He helped the legendary Sir Malcolm Campbell on his Daytona dashes and joined the great RJ Mitchell in the creation of the Spitfire fighter. Flashback salutes Herefordian Cyril Lovesey, engineering maestro.

THE gramophone seemed useless and beyond repair, but the Hereford schoolboy's ingenuity with an old boot blacking tin, a needle and solder coaxed it into making music once more. The youngster also rigged up a telephone between his house and a friend's home. How the chums chatted! When the boy became a man the inventiveness flourished. In peacetime his engineering skills enabled Britain to smash sporting records on land and in the skies.

As the country waged war he was not only a courageous combatant but also a boffin whose brilliance helped in the creation of the Spitfire and Hurricane aircraft. His contribution to the war effort led to him being honoured by his king. Cyril Lovesey was the son of a renowned Hereford accountant and grandson of a legendary turn-of-the-century Holmer wheelwright and blacksmith. He inherited lashings of talent from both. Educated at Broomy Hill Academy and Hereford High School for Boys, Lovesey served in the Royal Flying Corps in the First World War and had a number of lucky escapes from death, being shot down several times during bombing operations. At Bristol University he gained a BSc which proved to be a passport into the services of Rolls Royce. He became supremo of its experimental department and enjoyed a glittering career. He collaborated with R J Mitchell to achieve incredible success in times good and bad.

They masterminded Britain's win in the Schneider Trophy in 1929 when the Vickers Supermarine Rolls Royce S.6B monoplane topped 400 mph. A great victory, but only prestige and pride was the prize. Soon, freedom itself would be at stake and they also teamed-up in the experiments that led to the birth of the Spitfire fighter, so supreme in the Battle of Britain. For his stirring contribution towards the war effort he was awarded the OBE in 1946. Herefordians had watched with pride his ever-growing list of achievements and were never more delighted than in the 1930s when he was chief engineer to his good friend, Sir Malcolm Campbell, as the star motorist twice broke the land speed record at Daytona, Florida.
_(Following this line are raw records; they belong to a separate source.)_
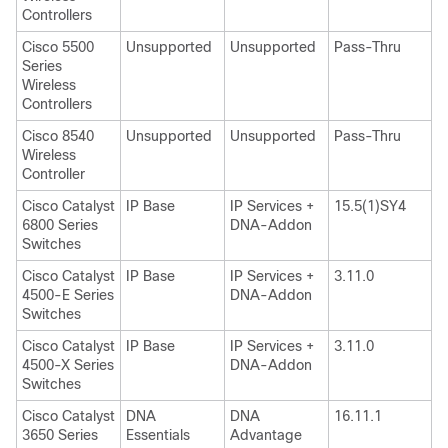
Controllers
Cisco 5500
Unsupported
Unsupported
Pass-Thru
Series
Wireless
Controllers
Cisco 8540
Unsupported
Unsupported
Pass-Thru
Wireless
Controller
Cisco Catalyst
IP Base
IP Services +
15.5(1)SY4
6800 Series
DNA-Addon
Switches
Cisco Catalyst
IP Base
IP Services +
3.11.0
4500-E Series
DNA-Addon
Switches
Cisco Catalyst
IP Base
IP Services +
3.11.0
4500-X Series
DNA-Addon
Switches
Cisco Catalyst
DNA
DNA
16.11.1
3650 Series
Essentials
Advantage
Lovesey was such a hands-on operator he would follow behind Campbell's famous 'Bluebird' on its record-breaking runs so that he could examine the engine immediately before the return. The pursuit would be made with Lovesey sitting in the back of a mere saloon car being 'thrown about like a shuttlecock'. He recalled how in 1933 the Rolls Royce engine was in perfect condition, showing no wear and tear from having broken a world record. Indeed, it had been vastly over-revved for there had been terrific wheelspin on loose sand generated by a hurricane at the end of the previous year. While in the United States Lovesey visited most of the major aeroplane and automobile factories and he noticed an absence on the roads of old cars. ''In fact, old cars in America, like the proverbial dead donkey, just aren't,'' he said. After the great Daytona day in 1935 when Lovesey assisted Campbell to lift the land speed record above 300 mph, he returned to Hereford to visit his parents in Belmont Road. He took along with him a memento of the historic occasion. Mr and Mrs Lovesey, senior, were not presented with any Sir Malcolm memorabilia or a bit of 'Bluebird'. Accompanying their son was a native of the very beach where the race against the clock was run -- an 18in. long baby crocodile!